The estimated decline in China’s GDP can be compared with Germany’s 29 percent decline in real GDP during World War I, when Germany itself was spared heavy damage, as well as Germany’s 64 percent GDP decline and Japan’s 52 percent GDP decline during World War II, when both were heavily attacked. Of course, to suggest that the Chinese would be unwilling or unable to fight on despite such costs is to ignore that the Germans and Japanese withstood much greater costs, along with widespread destruction, and did not surrender until left with no choice. Moreover, the Chinese state would presumably work to limit the impact on consumption, as we have estimated. Still, the effects on China and its citizens of a one-third reduction in GDP would obviously be grave and lasting. In contrast, the effects of a protracted and severe conflict on the United States and its citizens, while severe, would also be the equivalent of a serious recession.

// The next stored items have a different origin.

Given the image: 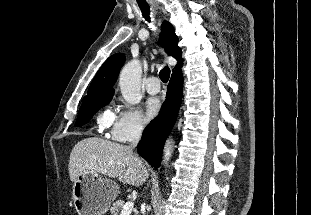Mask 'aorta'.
Instances as JSON below:
<instances>
[{"mask_svg":"<svg viewBox=\"0 0 311 215\" xmlns=\"http://www.w3.org/2000/svg\"><path fill=\"white\" fill-rule=\"evenodd\" d=\"M141 75L142 67L138 60L128 62L121 70L119 86L124 100L130 105H136L141 101ZM173 140L168 139L163 151V162L170 160L173 153Z\"/></svg>","mask_w":311,"mask_h":215,"instance_id":"aorta-1","label":"aorta"}]
</instances>
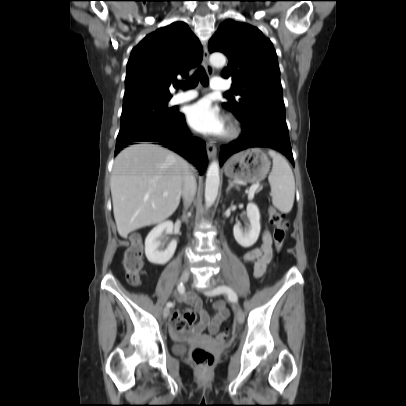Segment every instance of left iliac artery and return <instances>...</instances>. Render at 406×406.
Returning <instances> with one entry per match:
<instances>
[{
	"instance_id": "44dca946",
	"label": "left iliac artery",
	"mask_w": 406,
	"mask_h": 406,
	"mask_svg": "<svg viewBox=\"0 0 406 406\" xmlns=\"http://www.w3.org/2000/svg\"><path fill=\"white\" fill-rule=\"evenodd\" d=\"M219 294H226L231 301L237 300L236 293L228 286L222 285L218 286L217 288L213 289L211 292H208V295H219Z\"/></svg>"
}]
</instances>
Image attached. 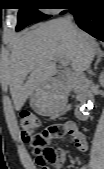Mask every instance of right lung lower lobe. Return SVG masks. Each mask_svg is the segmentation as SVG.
Here are the masks:
<instances>
[{"label":"right lung lower lobe","instance_id":"98d812e1","mask_svg":"<svg viewBox=\"0 0 104 169\" xmlns=\"http://www.w3.org/2000/svg\"><path fill=\"white\" fill-rule=\"evenodd\" d=\"M68 9L81 29L104 41V0H77Z\"/></svg>","mask_w":104,"mask_h":169}]
</instances>
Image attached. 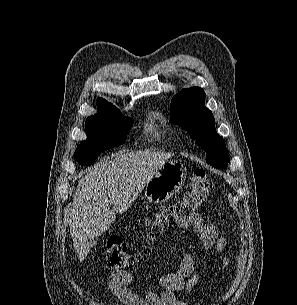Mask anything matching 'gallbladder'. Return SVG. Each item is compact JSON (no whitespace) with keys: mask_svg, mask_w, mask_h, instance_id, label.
<instances>
[{"mask_svg":"<svg viewBox=\"0 0 297 305\" xmlns=\"http://www.w3.org/2000/svg\"><path fill=\"white\" fill-rule=\"evenodd\" d=\"M97 243V238H88V245L93 248Z\"/></svg>","mask_w":297,"mask_h":305,"instance_id":"obj_1","label":"gallbladder"}]
</instances>
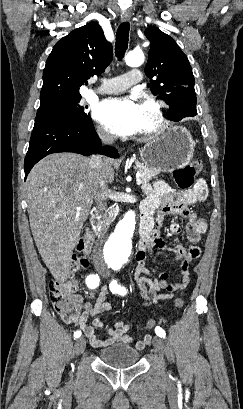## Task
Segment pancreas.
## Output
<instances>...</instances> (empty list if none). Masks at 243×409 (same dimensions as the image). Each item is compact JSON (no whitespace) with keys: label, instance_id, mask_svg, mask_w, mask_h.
<instances>
[{"label":"pancreas","instance_id":"1","mask_svg":"<svg viewBox=\"0 0 243 409\" xmlns=\"http://www.w3.org/2000/svg\"><path fill=\"white\" fill-rule=\"evenodd\" d=\"M135 168L139 171L140 173V179L142 181V184L145 185L147 184L154 176L159 174L158 171L151 169L147 166H145L142 163L136 162ZM113 214H117V210L113 211Z\"/></svg>","mask_w":243,"mask_h":409}]
</instances>
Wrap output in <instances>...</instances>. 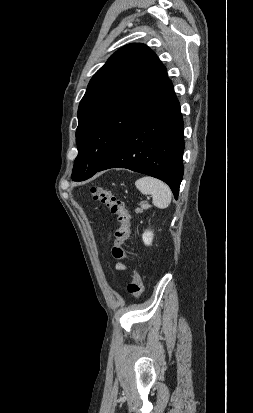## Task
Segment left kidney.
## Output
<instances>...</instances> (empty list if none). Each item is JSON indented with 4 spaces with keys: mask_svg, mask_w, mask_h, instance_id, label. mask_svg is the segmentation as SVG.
<instances>
[{
    "mask_svg": "<svg viewBox=\"0 0 253 413\" xmlns=\"http://www.w3.org/2000/svg\"><path fill=\"white\" fill-rule=\"evenodd\" d=\"M142 239L145 245L149 246L152 243L153 240V232L152 231H145L142 235Z\"/></svg>",
    "mask_w": 253,
    "mask_h": 413,
    "instance_id": "1",
    "label": "left kidney"
}]
</instances>
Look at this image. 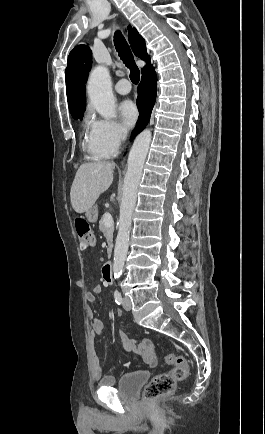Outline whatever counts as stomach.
Returning a JSON list of instances; mask_svg holds the SVG:
<instances>
[{"label":"stomach","instance_id":"obj_1","mask_svg":"<svg viewBox=\"0 0 265 434\" xmlns=\"http://www.w3.org/2000/svg\"><path fill=\"white\" fill-rule=\"evenodd\" d=\"M98 216V208L97 206H93V208H90L88 212H86V218L89 220V222H96Z\"/></svg>","mask_w":265,"mask_h":434}]
</instances>
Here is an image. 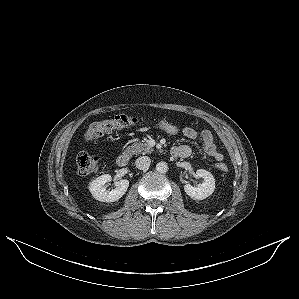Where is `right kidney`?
<instances>
[{
  "instance_id": "right-kidney-1",
  "label": "right kidney",
  "mask_w": 299,
  "mask_h": 299,
  "mask_svg": "<svg viewBox=\"0 0 299 299\" xmlns=\"http://www.w3.org/2000/svg\"><path fill=\"white\" fill-rule=\"evenodd\" d=\"M109 181H111V176L104 174L89 184V190L96 200L101 202L117 201L126 193L129 187V181L127 179H121L115 182V189L107 191L105 184Z\"/></svg>"
}]
</instances>
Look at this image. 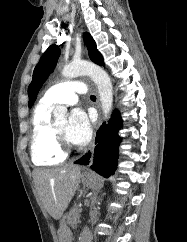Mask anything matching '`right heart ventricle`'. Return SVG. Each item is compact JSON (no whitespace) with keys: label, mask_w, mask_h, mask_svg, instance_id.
<instances>
[{"label":"right heart ventricle","mask_w":187,"mask_h":242,"mask_svg":"<svg viewBox=\"0 0 187 242\" xmlns=\"http://www.w3.org/2000/svg\"><path fill=\"white\" fill-rule=\"evenodd\" d=\"M50 112L51 105L40 101L31 119L30 152L33 163L38 166L57 165L66 158L56 145Z\"/></svg>","instance_id":"right-heart-ventricle-1"}]
</instances>
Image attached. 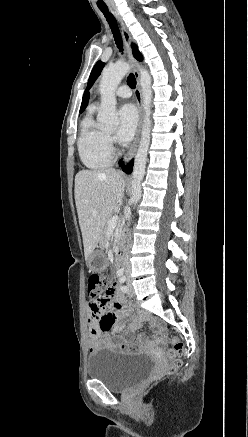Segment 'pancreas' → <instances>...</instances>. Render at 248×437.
I'll return each mask as SVG.
<instances>
[{
    "label": "pancreas",
    "instance_id": "1",
    "mask_svg": "<svg viewBox=\"0 0 248 437\" xmlns=\"http://www.w3.org/2000/svg\"><path fill=\"white\" fill-rule=\"evenodd\" d=\"M108 221V220H107ZM107 227H108V224L106 223L105 224V227H104V232H103V236L105 237V234H106V232H107Z\"/></svg>",
    "mask_w": 248,
    "mask_h": 437
}]
</instances>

2/ “New technologies turn out to be a bust. They simply don’t bring the expected productivity increases or the big economic boosts.” Nailed it. While there’s no doubt that the Information and Communications Technology Revolution (PCs + Moore’s Law + internet) has generated a significant economic impact, there’s also no doubt that the impact is less than what many techno-optimists of the 1990s thought it would be. Northwestern University economist Robert Gordon is unfortunately correct in this appraisal:

The wonders achieved by computers and, since the mid-1990s, by the Internet have misled many analysts into believing that the current rate of economy-wide progress is the fastest in human history and will become even more rapid in the future. The basic flaw in this faith in an acceleration of technological change is that even if the contribution of computers to economic growth were increasing, the share of total GDP represented by computers is too small to overcome the great majority of economic activity where the pace of innovation is not accelerating and, indeed, in many aspects is slowing down.